Kreisel also relied on a lease he negotiated in April 1962 on 918 Third Avenue, which is on the same side of the street as plaintiff’s property and one block north. This property measured 20 by 65 feet and the lease was for $15,000 per annum on a 5-year term. While this lease has been signed the tenant has not taken possession and is barred from doing so for a year, at which time the present occupant’s lease will expire.
11. Because of the developing nature of the neighborhood and increasing values on land for construction of large new buildings there, landlords, with few exceptions, are unwilling to grant long-term leases to tenants. In the block south of plaintiff and on the same side of the street, there are a number of decontrolled store buildings for which Kreisel is rental agent and where tenants pay around $400 per month without leases for properties 10 feet wide and about 50 feet in depth. If long-term leases were available on the properties Kreisel relies on to establish comparable market rental values and if they were all decontrolled as to the New York rent laws, he estimated that in 1962 they would reflect a 25-percent increase over 1959 rentals.
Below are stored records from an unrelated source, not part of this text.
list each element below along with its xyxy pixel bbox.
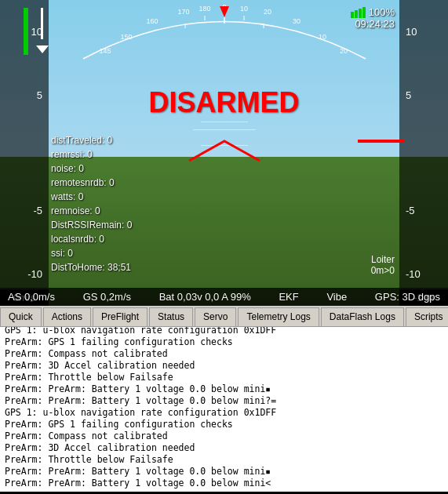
svg-text:150: 150: [120, 33, 132, 41]
armed-status: DISARMED: [148, 86, 299, 119]
tab-status[interactable]: Status: [149, 307, 193, 326]
vibe-status: Vibe: [326, 291, 347, 303]
noise: noise: 0: [51, 162, 132, 176]
alt-tape: 10 5 -5 -10 -1 m: [399, 0, 448, 306]
msg-13: PreArm: Throttle below Failsafe: [5, 453, 443, 465]
bar1: [351, 12, 354, 18]
msg-2: GPS 1: u-blox navigation rate configurat…: [5, 327, 443, 336]
tab-preflight[interactable]: PreFlight: [93, 307, 148, 326]
telemetry-overlay: distTraveled: 0 remrssi: 0 noise: 0 remo…: [51, 133, 132, 274]
flight-mode-label: Loiter: [371, 254, 395, 265]
svg-text:145: 145: [99, 47, 111, 55]
speed-minus5: -5: [33, 205, 42, 216]
svg-text:20: 20: [263, 8, 271, 16]
dist-traveled: distTraveled: 0: [51, 133, 132, 147]
remnoise: remnoise: 0: [51, 204, 132, 218]
svg-text:20: 20: [339, 47, 347, 55]
msg-12: PreArm: 3D Accel calibration needed: [5, 441, 443, 453]
tab-bar: Quick Actions PreFlight Status Servo Tel…: [0, 306, 448, 327]
gps-status: GPS: 3D dgps: [375, 291, 440, 303]
ssi: ssi: 0: [51, 246, 132, 260]
tab-dataflash-logs[interactable]: DataFlash Logs: [321, 307, 404, 326]
messages-panel[interactable]: PreArm: PreArm: Battery 1 voltage 0.0 be…: [0, 327, 448, 492]
svg-text:10: 10: [239, 5, 247, 13]
dist-to-home: DistToHome: 38;51: [51, 260, 132, 274]
compass-arc: 145 150 160 170 180 0 10 20 30 10 20: [67, 0, 381, 63]
svg-marker-11: [220, 6, 229, 17]
tab-quick[interactable]: Quick: [0, 307, 42, 326]
battery-bars: [351, 7, 366, 18]
speed-5: 5: [37, 89, 42, 101]
bar4: [362, 7, 366, 18]
ekf-status: EKF: [279, 291, 298, 303]
msg-11: PreArm: Compass not calibrated: [5, 430, 443, 441]
flight-mode: Loiter 0m>0: [371, 254, 395, 276]
bar3: [359, 9, 362, 18]
pitch-line-2: [201, 122, 248, 122]
top-right-info: 100% 09:24:23: [351, 6, 395, 30]
alt-5: 5: [406, 89, 411, 101]
svg-text:10: 10: [318, 33, 326, 41]
remote-snrdb: remotesnrdb: 0: [51, 176, 132, 190]
svg-text:170: 170: [177, 8, 189, 16]
alt-minus10: -10: [406, 268, 421, 280]
msg-15: PreArm: PreArm: Battery 1 voltage 0.0 be…: [5, 477, 443, 489]
msg-9: GPS 1: u-blox navigation rate configurat…: [5, 406, 443, 418]
msg-8: PreArm: PreArm: Battery 1 voltage 0.0 be…: [5, 394, 443, 406]
msg-5: PreArm: 3D Accel calibration needed: [5, 359, 443, 371]
pitch-chevron: [185, 137, 264, 172]
left-green-indicator: [24, 8, 28, 55]
alt-scale: 10 5 -5 -10: [399, 0, 448, 306]
battery-status: Bat 0,03v 0,0 A 99%: [159, 291, 251, 303]
msg-3: PreArm: GPS 1 failing configuration chec…: [5, 336, 443, 347]
bar2: [355, 10, 358, 18]
watts: watts: 0: [51, 190, 132, 204]
speed-minus10: -10: [27, 268, 42, 280]
msg-6: PreArm: Throttle below Failsafe: [5, 371, 443, 383]
horizon-line-right: [358, 140, 405, 143]
svg-text:180: 180: [199, 5, 210, 13]
dist-rssi-remain: DistRSSIRemain: 0: [51, 218, 132, 232]
msg-14: PreArm: PreArm: Battery 1 voltage 0.0 be…: [5, 465, 443, 477]
svg-text:30: 30: [292, 17, 300, 25]
tab-scripts[interactable]: Scripts: [406, 307, 448, 326]
msg-10: PreArm: GPS 1 failing configuration chec…: [5, 418, 443, 430]
status-bar: AS 0,0m/s GS 0,2m/s Bat 0,03v 0,0 A 99% …: [0, 288, 448, 306]
alt-10: 10: [406, 26, 417, 38]
left-arrow-indicator: [36, 45, 49, 53]
local-snrdb: localsnrdb: 0: [51, 232, 132, 246]
left-white-indicator: [41, 8, 43, 39]
tab-actions[interactable]: Actions: [43, 307, 91, 326]
svg-text:160: 160: [146, 17, 158, 25]
alt-minus5: -5: [406, 205, 415, 216]
ground-speed: GS 0,2m/s: [83, 291, 131, 303]
battery-percent: 100%: [369, 6, 395, 18]
hud-display: 145 150 160 170 180 0 10 20 30 10 20 DIS…: [0, 0, 448, 306]
msg-4: PreArm: Compass not calibrated: [5, 347, 443, 359]
tab-servo[interactable]: Servo: [195, 307, 236, 326]
clock-time: 09:24:23: [351, 18, 395, 30]
tab-telemetry-logs[interactable]: Telemetry Logs: [238, 307, 319, 326]
battery-indicator: 100%: [351, 6, 395, 18]
airspeed: AS 0,0m/s: [8, 291, 55, 303]
flight-mode-value: 0m>0: [371, 265, 395, 276]
msg-7: PreArm: PreArm: Battery 1 voltage 0.0 be…: [5, 383, 443, 394]
rem-rssi: remrssi: 0: [51, 147, 132, 162]
pitch-line-1: [193, 129, 256, 130]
12. Kreisel used three other methods for the valuation of plaintiff’s property as of June 20,1962, the date of the trial. He estimated that the land had a square-foot value of $85 per square foot. Using this figure and certain adjustments, he
*288 arrived at an appraised land value of $205,000. To this lie added $20,000 for the building for a total valuation of $225,000.Plaintiff’s witness arrived at a similar valuation by the capitalization theory. He estimated effective gross income from the building at $25,300 per year, less $1,265 for vacancies or an effective gross of $24,035, expenses at $9,680 and a net estimated annual income of $14,355. He subtracted 6 percent from the estimated land value of $205,000, or $12,300, leaving a residual imputable to the building itself in the sum of $2,055 which capitalized at 10 percent gives a value of approximately $20,000 for the building. Using an over-all capitalization rate of 6.38 percent he arrived at a total 1962 valuation for land and building of $225,000.
Finally, assuming a gross rental of $5,300 for the apartments and the $20,000 he believed the ground floor to be worth per annum in 1962, or a total rental of $25,300 without allowance for $1,265 for estimated vacancies and contingencies as in the calculation in the paragraph just above, and using a gross multiple of 8.89 percent times the gross rental, Kreisel arrived at a figure of $225,000. Kreisel would allocate $20,000 of this sum to the building.
To adjust these figures for valuations as of February 1, 1959, Kreisel would reduce them by 25 percent as he would in the use of his estimated fair market rental values. This would reduce the building to a valuation of $15,000 and the land to $150,000 for 1959.
13. Because of the improving character of the neighborhood for new construction and its potential for the plaintiff’s property being assembled as a part of a tract for such construction, it was Kreisel’s opinion that the property, as a part of such plottage, had a sale value in 1962 of $150 per square foot and would bring a price of $353,750. He based this estimate on sales in the area, specifically identifying his sale of 7,700 square feet in three properties at 878, 880 and 882 Third Avenue on the same side of the street as plaintiff’s property but one block south. In 1961 he sold the 7,700 square feet at $90 per square foot, which was purchased 6 or 7 years ago at $35 per square foot. Three blocks south of plaintiff’s property on Third Avenue between 51st
*289 and 52d Streets, Kreisel sold additional plottage in 1960 at $145 per square foot for construction of another large office building.14. Plaintiff also offered the expert testimony of Mr. William T. Ryan of New York City. Mr. Ryan, a realtor for 40 years, was familiar with sales for plottage purposes on Third Avenue since 1959. He visited plaintiff’s property. He said, “It wasn’t in too good condition.” He agreed with Kreisel that its highest and best use would be for a first-class retail store, that the property was worth $225,000 in 1962 and said that this was true whether as part of an assembled plot or not and that its fair market rental value in 1962 was $20,000 and $15,000 on February 1, 1959.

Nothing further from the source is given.